13. Con il decimo motivo si lamenta, ai sensi dell’art. 360 c.p.c., comma 1, n. 4, violazione dell’art. 132 c.p.c., per avere la Corte territoriale omesso di indicare le ragioni, alla stregua delle quali la vendita del bene avvenuta in data (OMISSIS), a favore di un soggetto estraneo alla cerchia familiare del P., e l’effettiva corresponsione del prezzo fossero circostanze inidonee ad escludere il carattere simulato del contratto preliminare del 2 novembre 2005.

La censura è infondata.

La simulazione assoluta del contratto preliminare quale fatta valere dal terzo creditore non è logicamente incompatibile con l’utilizzo dello strumento apparente per realizzare un’alienazione reale da parte di colui che risulti essere il simulato promittente venditore nei confronti di un terzo, sia pure con lo schermo formale della designazione, da parte del simulato promissario acquirente, del terzo come parte del contratto definitivo.

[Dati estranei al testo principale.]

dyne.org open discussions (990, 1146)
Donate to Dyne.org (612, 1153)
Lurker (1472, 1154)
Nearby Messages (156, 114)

Per questa ragione esattamente la Corte d’appello ha ritenuto che le critiche fondate sulla realtà del contratto concluso con la A.L.B. s.r.l. fossero inconducenti rispetto alla dichiarazione di simulazione assoluta del contratto preliminare.

14. In conseguenza, il ricorso va rigettato e il ricorrente condannato al pagamento delle spese del giudizio di legittimità, liquidate come da dispositivo, alla luce del valore e della natura della causa nonchè delle questioni trattate.

Deve, infatti, considerarsi che, nel giudizio di cassazione, l’inammissibilità del controricorso tardivo, se preclude l’esame di esso e di eventuali memorie ex art. 378 c.p.p., non toglie valore alla procura ritualmente conferita dalla parte al proprio difensore, nè impedisce la partecipazione di quest’ultimo alla discussione orale (Cass. 14 marzo 2017, n. 6563).

P.Q.M.

Rigetta il ricorso. Condanna i ricorrenti, in solido tra loro, al pagamento, in favore del controricorrente, delle spese del giudizio di legittimità, che liquida in Euro 7.800,00 per compensi, oltre alle spese forfettarie nella misura del 15 per cento, agli esborsi liquidati in Euro 200,00, ed agli accessori di legge.

Ai sensi del D.P.R. n. 115 del 2002, art. 13, comma 1 quater, inserito dalla L. n. 228 del 2012, art. 1, comma 17, dà atto della sussistenza dei presupposti per il versamento, da parte dei ricorrenti, dell’ulteriore importo a titolo di contributo unificato pari a quello dovuto per il ricorso, a norma dello stesso art. 13, comma 1-bis, se dovuto.

Così deciso in Roma, il 4 marzo 2020.